Efficient and fuzzy clustering based on the CLARA algorithm
- Authors: Maximilian Weigert, Alexander Bauer, Jana Gauss
- Contributors: Theresa Kriecherbauer, Asmik Nalmpatian
- Version: 1.0.1
The fuzzyclara package tackles two issues of cluster analysis applications.
First, it includes routines for fuzzy clustering which avoid the common hard
clustering assumption that each observation is a clear member of one sole
cluster. Instead, membership probabilities indicate to which extent the
characteristics of each observation are shaped by the characteristics of several
'typical' clusters. Second, the estimation of classical clustering algorithms
is often only hardly or not at all feasible in large data situations with
thousands of observations. Subsampling-based algorithms building on the CLARA
algorithm are implemented to make the estimation feasible in such situations.
Building on these two points, the 'fuzzyclara' package offers routines for all
aspects of a cluster analysis, including the use of user-defined distance
functions and diverse visualization techniques.

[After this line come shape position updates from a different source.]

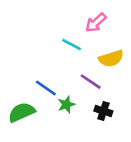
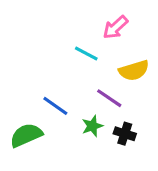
green star: (66, 105) -> (92, 126), moved

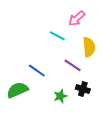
yellow semicircle: (134, 70) -> (89, 47), turned -78
green star: (92, 126) -> (60, 96), moved

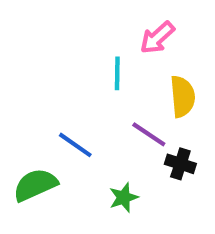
cyan line: (57, 36) -> (117, 73), turned 63
black cross: (83, 89) -> (180, 164), moved

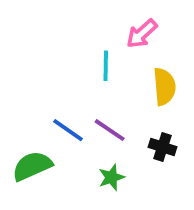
purple line: (149, 134) -> (110, 130), moved

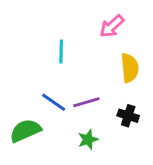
cyan line: (106, 66) -> (61, 52), moved
purple line: (110, 130) -> (86, 102), turned -50

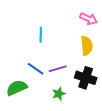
pink arrow: (112, 26) -> (89, 19), moved, turned -114
black cross: (128, 116) -> (86, 78), size x1.5

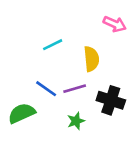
cyan line: (41, 35) -> (53, 45), turned 63
yellow semicircle: (87, 46) -> (91, 59), moved

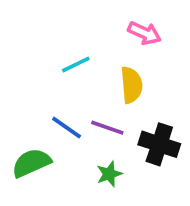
pink arrow: (115, 24) -> (144, 33), moved
purple line: (75, 89) -> (107, 128), turned 35

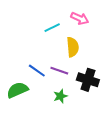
cyan line: (76, 65) -> (52, 28), moved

To get an overview of the functionalities of the package, check out the JOSS publication or the package vignette.
The most current version from GitHub can be installed via
devtools::install_github("bauer-alex/fuzzyclara")
# potential installation problems (specifically on MacOS) might be resolved
# by previously specifically installing some dependency packages
install.packages(c("vegclust", "ggwordcloud", "ggpubr", "factoextra"))If you encounter problems with the package, find bugs or have suggestions for additional functionalities please open a GitHub issue. Alternatively, feel free to contact us directly via email.
Contributions (via pull requests or otherwise) are welcome. Please adhere to the Advanced R style guide when contributing code. Before you open a pull request or share your updates with us, please make sure that all unit tests pass without errors or warning messages. You can run the unit tests by calling
devtools::test()